2376-0249
Clinical Image - International Journal of Clinical & Medical Images (2015) Volume 2, Issue 1
Author(s): Ramachandra Reddy VJ*, Ali A and Manjunath NC
Left ventricular (LV) false tendons were first described in 1893 by the British anatomist and surgeon Sir William Turner [1]. Turner proposed that they reduce the severity of functional mitral regurgitation by stabilizing the position of the papillary muscles as the left ventricle enlarges and promoting membrane formation in discrete subaortic stenosis .LV false tendons are found in about half of hearts examined at autopsy and occur with equal frequency in normal hearts and in those with congenital malformations [2]. Autopsy and surgical series have demonstrated a slight male preponderance. False tendons containing conduction tissue have been identified as substrates of intracavitary ventricular tachycardia [3] and have been successfully ablated.

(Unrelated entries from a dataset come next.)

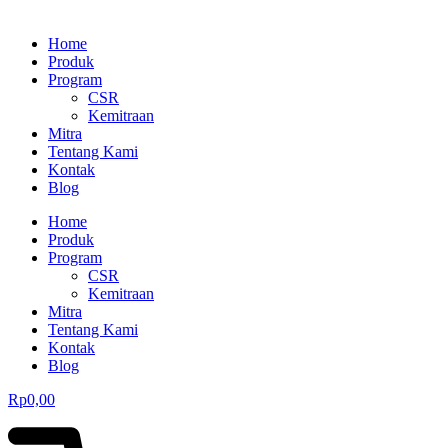
Home
Produk
Program
CSR
Kemitraan
Mitra
Tentang Kami
Kontak
Blog
Home
Produk
Program
CSR
Kemitraan
Mitra
Tentang Kami
Kontak
Blog
Rp
0,00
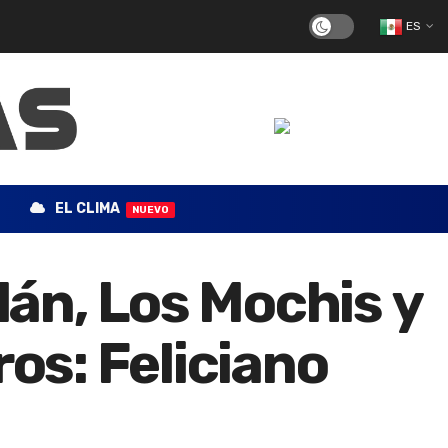
ES
EL CLIMA
NUEVO
án, Los Mochis y
s: Feliciano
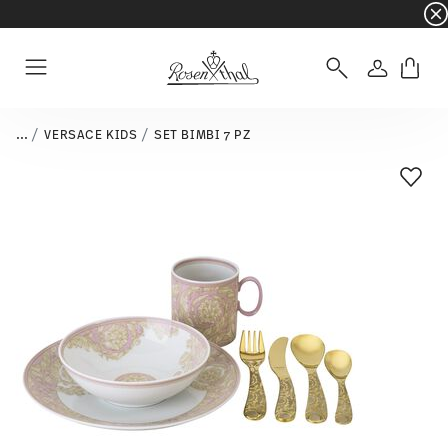
☀️ Summer SALE – Risparmia ancora di più: 5% d
Accedi
Menu
...
VERSACE KIDS
SET BIMBI 7 PZ
Lista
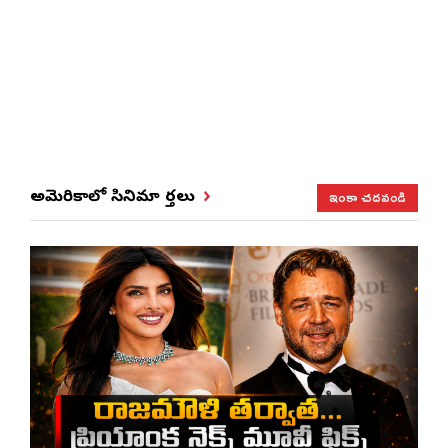
ఇంకా చదవండి
అమెరికాలో సినిమా వార్తలు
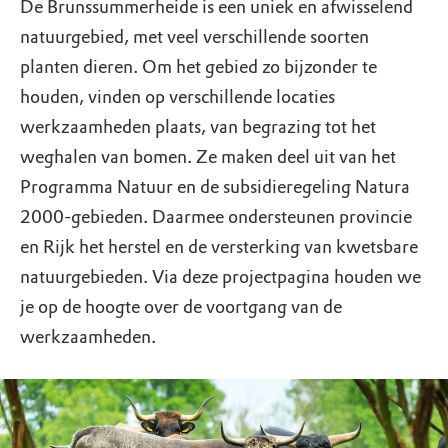
De Brunssummerheide is een uniek en afwisselend
natuurgebied, met veel verschillende soorten
planten dieren. Om het gebied zo bijzonder te
houden, vinden op verschillende locaties
werkzaamheden plaats, van begrazing tot het
weghalen van bomen. Ze maken deel uit van het
Programma Natuur en de subsidieregeling Natura
2000-gebieden. Daarmee ondersteunen provincie
en Rijk het herstel en de versterking van kwetsbare
natuurgebieden. Via deze projectpagina houden we
je op de hoogte over de voortgang van de
werkzaamheden.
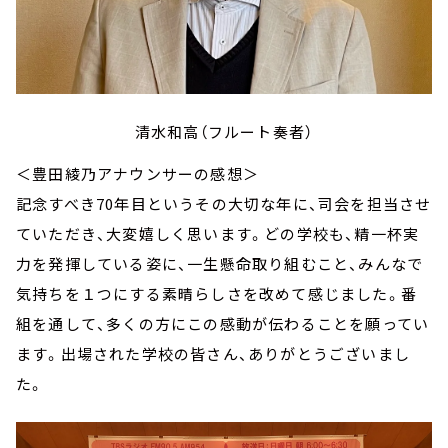
清水和高（フルート奏者）
＜豊田綾乃アナウンサーの感想＞
記念すべき70年目というその大切な年に、司会を担当させ
ていただき、大変嬉しく思います。どの学校も、精一杯実
力を発揮している姿に、一生懸命取り組むこと、みんなで
気持ちを１つにする素晴らしさを改めて感じました。番
組を通して、多くの方にこの感動が伝わることを願ってい
ます。出場された学校の皆さん、ありがとうございまし
た。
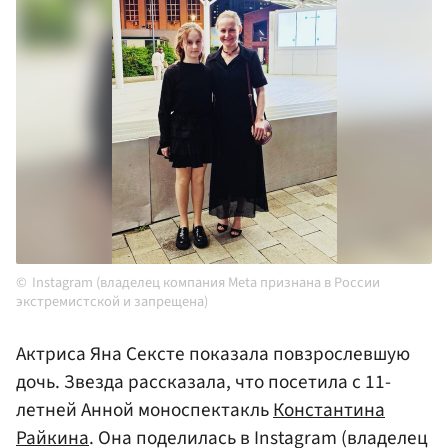
Instagram (владелец компания Meta признана в России
экстремистской и запрещена)
Актриса Яна Сексте показала повзрослевшую
дочь. Звезда рассказала, что посетила с 11-
летней Анной моноспектакль
Константина
Райкина
. Она поделилась в Instagram (владелец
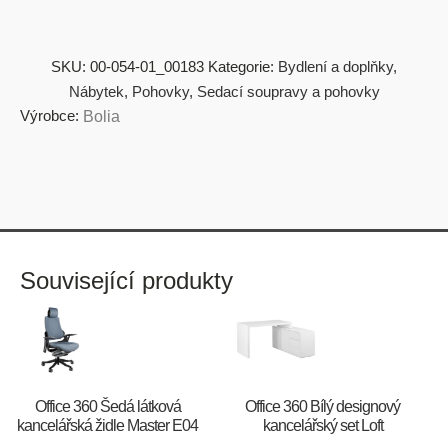
SKU:
00-054-01_00183
Kategorie:
Bydlení a doplňky
,
Nábytek
,
Pohovky
,
Sedací soupravy a pohovky
Výrobce:
Bolia
Související produkty
Office 360 Šedá látková
Office 360 Bílý designový
kancelářská židle Master E04
kancelářský set Loft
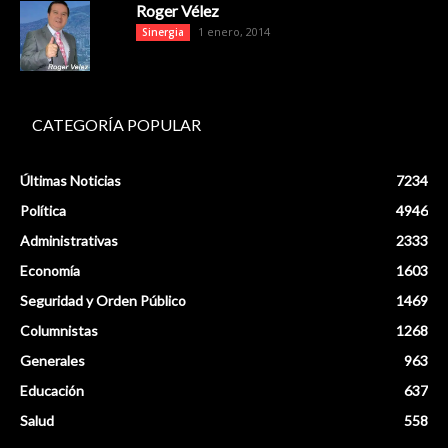
Roger Vélez
1 enero, 2014
Sinergia
CATEGORÍA POPULAR
Últimas Noticias
7234
Política
4946
Administrativas
2333
Economía
1603
Seguridad y Orden Público
1469
Columnistas
1268
Generales
963
Educación
637
Salud
558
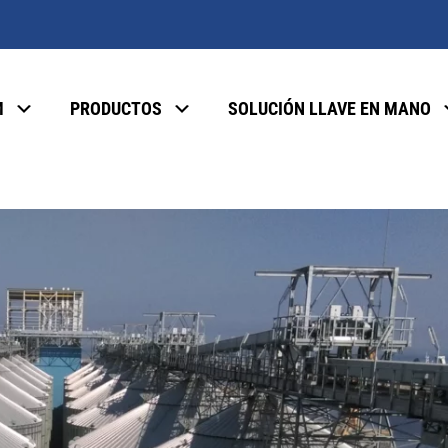
M
PRODUCTOS
SOLUCIÓN LLAVE EN MANO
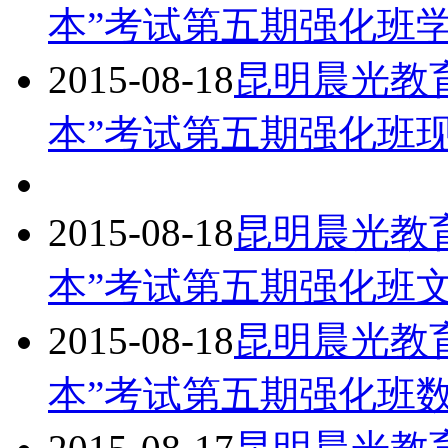
本”考试第五期强化班
2015-08-18
昆明晨光教育
本”考试第五期强化班
2015-08-18
昆明晨光教育
本”考试第五期强化班
2015-08-18
昆明晨光教育
本”考试第五期强化班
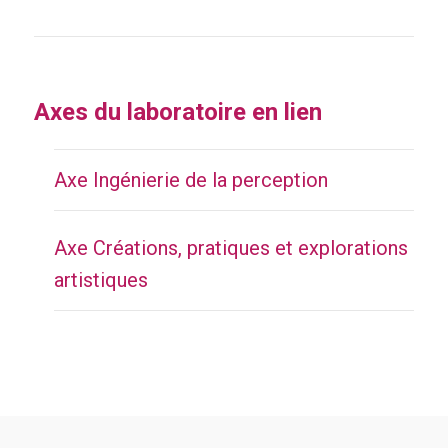
Axes du laboratoire en lien
Axe Ingénierie de la perception
Axe Créations, pratiques et explorations
artistiques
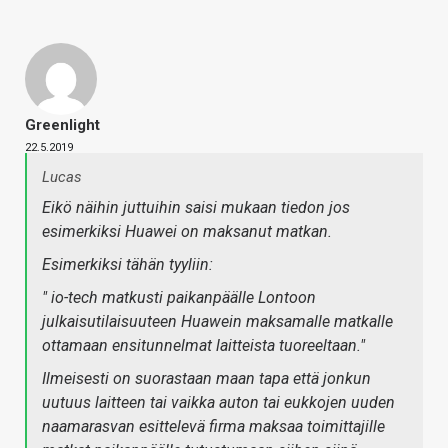
Greenlight
22.5.2019
Lucas
Eikö näihin juttuihin saisi mukaan tiedon jos
esimerkiksi Huawei on maksanut matkan.
Esimerkiksi tähän tyyliin:
" io-tech matkusti paikanpäälle Lontoon
julkaisutilaisuuteen Huawein maksamalle matkalle
ottamaan ensitunnelmat laitteista tuoreeltaan."
Ilmeisesti on suorastaan maan tapa että jonkun
uutuus laitteen tai vaikka auton tai eukkojen uuden
naamarasvan esittelevä firma maksaa toimittajille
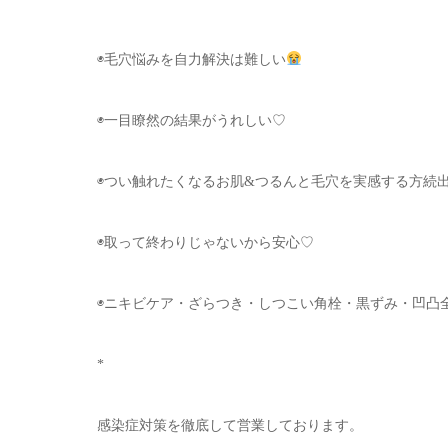
◉毛穴悩みを自力解決は難しい
◉一目瞭然の結果がうれしい♡
◉つい触れたくなるお肌&つるんと毛穴を実感する方続
◉取って終わりじゃないから安心♡
◉ニキビケア・ざらつき・しつこい角栓・黒ずみ・凹凸全
*
感染症対策を徹底して営業しております。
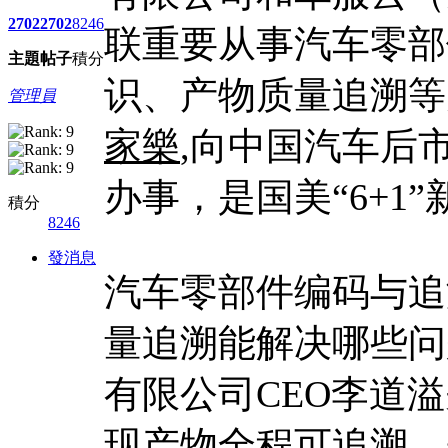
2702
2702
8246
联重要从事汽车零部
主題
帖子
積分
识、产物质量追溯等
管理員
家樂
,向中国汽车后
办事，是国美“6+1
積分
8246
發消息
汽车零部件编码与追
量追溯能解决哪些问
有限公司CEO李道
现产物全程可追溯，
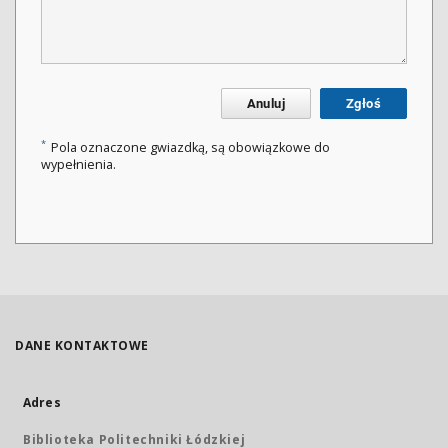
Anuluj
Zgłoś
*
Pola oznaczone gwiazdką, są obowiązkowe do
wypełnienia.
DANE KONTAKTOWE
Adres
Biblioteka Politechniki Łódzkiej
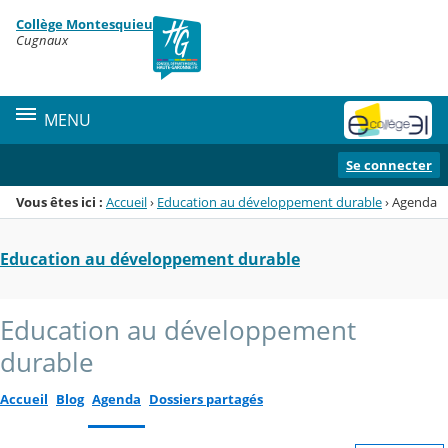
Panneau de gestion des cookies
Collège Montesquieu
Menu de la rubrique
Contenu
Cugnaux
MENU
Se connecter
Vous êtes ici :
Accueil
›
Education au développement durable
›
Agenda
Education au développement durable
Education au développement
durable
Accueil
Blog
Agenda
Dossiers partagés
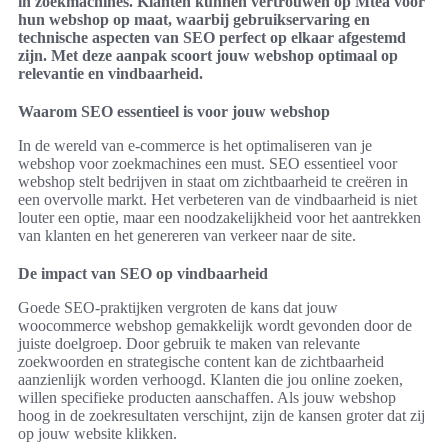
in zoekmachines. Klanten kunnen vertrouwen op Mtea voor
hun webshop op maat, waarbij gebruikservaring en
technische aspecten van SEO perfect op elkaar afgestemd
zijn. Met deze aanpak scoort jouw webshop optimaal op
relevantie en vindbaarheid.
Waarom SEO essentieel is voor jouw webshop
In de wereld van e-commerce is het optimaliseren van je
webshop voor zoekmachines een must. SEO essentieel voor
webshop stelt bedrijven in staat om zichtbaarheid te creëren in
een overvolle markt. Het verbeteren van de vindbaarheid is niet
louter een optie, maar een noodzakelijkheid voor het aantrekken
van klanten en het genereren van verkeer naar de site.
De impact van SEO op vindbaarheid
Goede SEO-praktijken vergroten de kans dat jouw
woocommerce webshop gemakkelijk wordt gevonden door de
juiste doelgroep. Door gebruik te maken van relevante
zoekwoorden en strategische content kan de zichtbaarheid
aanzienlijk worden verhoogd. Klanten die jou online zoeken,
willen specifieke producten aanschaffen. Als jouw webshop
hoog in de zoekresultaten verschijnt, zijn de kansen groter dat zij
op jouw website klikken.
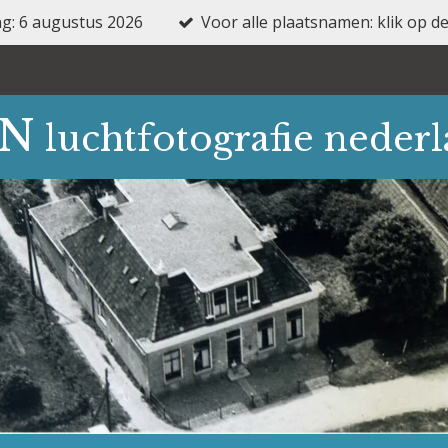
ng: 6 augustus 2026
Voor alle plaatsnamen: klik op
FN
luchtfotografie neder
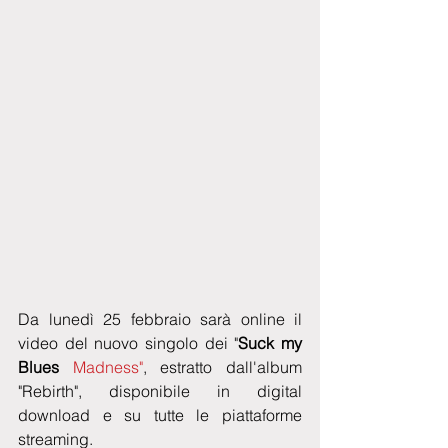
Da lunedì 25 febbraio sarà online il 
video del nuovo singolo dei "
Suck my 
Blues 
Madness"
, estratto dall'album 
"Rebirth", disponibile in digital 
download e su tutte le piattaforme 
streaming.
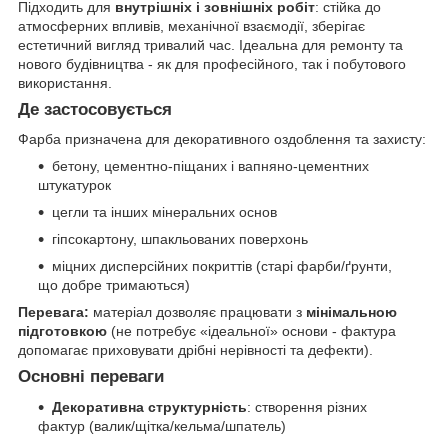
Підходить для
внутрішніх і зовнішніх робіт
: стійка до
атмосферних впливів, механічної взаємодії, зберігає
естетичний вигляд тривалий час. Ідеальна для ремонту та
нового будівництва - як для професійного, так і побутового
використання.
Де застосовується
Фарба призначена для декоративного оздоблення та захисту:
бетону, цементно-піщаних і вапняно-цементних
штукатурок
цегли та інших мінеральних основ
гіпсокартону, шпакльованих поверхонь
міцних дисперсійних покриттів (старі фарби/ґрунти,
що добре тримаються)
Перевага:
матеріал дозволяє працювати з
мінімальною
підготовкою
(не потребує «ідеальної» основи - фактура
допомагає приховувати дрібні нерівності та дефекти).
Основні переваги
Декоративна структурність
: створення різних
фактур (валик/щітка/кельма/шпатель)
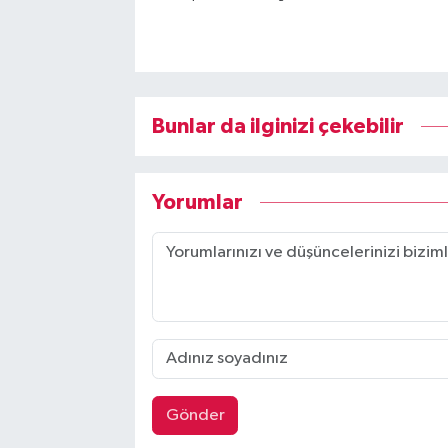
Bunlar da ilginizi çekebilir
Yorumlar
Gönder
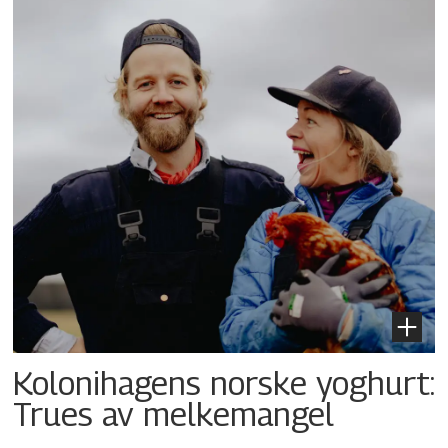
Kolonihagens norske yoghurt:
Trues av melkemangel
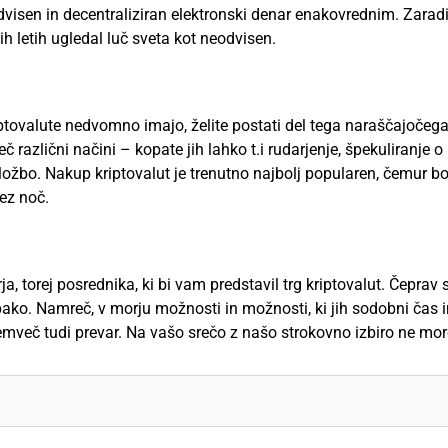
dvisen in decentraliziran elektronski denar enakovrednim. Zara
jih letih ugledal luč sveta kot neodvisen.
ptovalute nedvomno imajo, želite postati del tega naraščajočeg
 različni načini – kopate jih lahko t.i rudarjenje, špekuliranje o 
ložbo. Nakup kriptovalut je trenutno najbolj popularen, čemur b
čez noč.
rja, torej posrednika, ki bi vam predstavil trg kriptovalut. Čeprav 
pako. Namreč, v morju možnosti in možnosti, ki jih sodobni čas in
emveč tudi prevar. Na vašo srečo z našo strokovno izbiro ne more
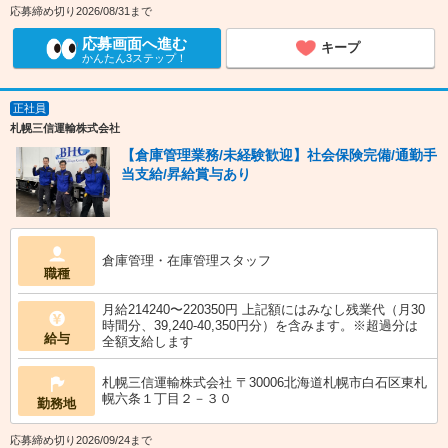
応募締め切り2026/08/31まで
応募画面へ進む
キープ
かんたん3ステップ！
正社員
札幌三信運輸株式会社
【倉庫管理業務/未経験歓迎】社会保険完備/通勤手
当支給/昇給賞与あり
倉庫管理・在庫管理スタッフ
職種
月給214240〜220350円 上記額にはみなし残業代（月30
時間分、39,240-40,350円分）を含みます。※超過分は
給与
全額支給します
札幌三信運輸株式会社 〒30006北海道札幌市白石区東札
幌六条１丁目２－３０
勤務地
応募締め切り2026/09/24まで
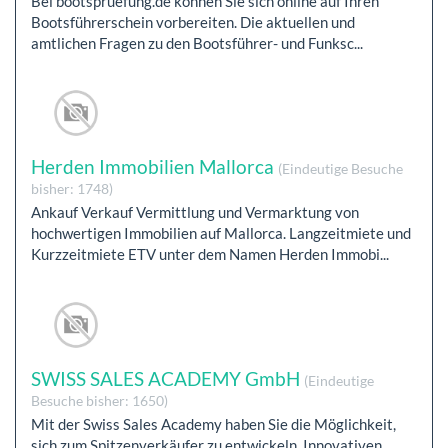
Bei bootspruefung.de können Sie sich online auf Ihren
Bootsführerschein vorbereiten. Die aktuellen und
amtlichen Fragen zu den Bootsführer- und Funksc...
Herden Immobilien Mallorca
(Eindeutige Besuche
bisher: 1748)
Ankauf Verkauf Vermittlung und Vermarktung von
hochwertigen Immobilien auf Mallorca. Langzeitmiete und
Kurzzeitmiete ETV unter dem Namen Herden Immobi...
SWISS SALES ACADEMY GmbH
(Eindeutige
Besuche bisher: 1650)
Mit der Swiss Sales Academy haben Sie die Möglichkeit,
sich zum Spitzenverkäufer zu entwickeln. Innovativen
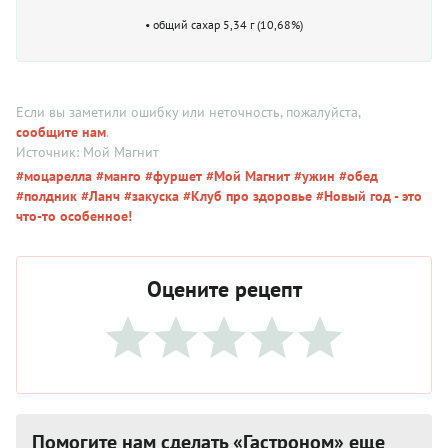
• общий сахар 5,34 г (10,68%)
Если вы заметили ошибку или неточность, пожалуйста,
сообщите нам
.
Источник: Мой Магнит
#моцарелла
#манго
#фуршет
#Мой Магнит
#ужин
#обед
#полдник
#Ланч
#закуска
#Клуб про здоровье
#Новый год - это
что-то особенное!
Оцените рецепт
Помогите нам сделать «Гастроном» еще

We report a 48 years old lady presented to the emergency department with history of sudden onset palpitations associated with fatigue .Twelve leads electrocardiogram was suggestive of ventricular tachycardia with right bundle branch block (RBBB) morphology (Figure 1), Patient was hemodynamically unstable so electrically cardioverted. Subsequently 2D transthoracic echocardiogram revealed dilated left ventricle with moderate LV dysfunction and showing false tendon attached from left ventricular free wall to intraventricular septum (Figure 2), which could be the focus of ventricular tachycardia in our patient.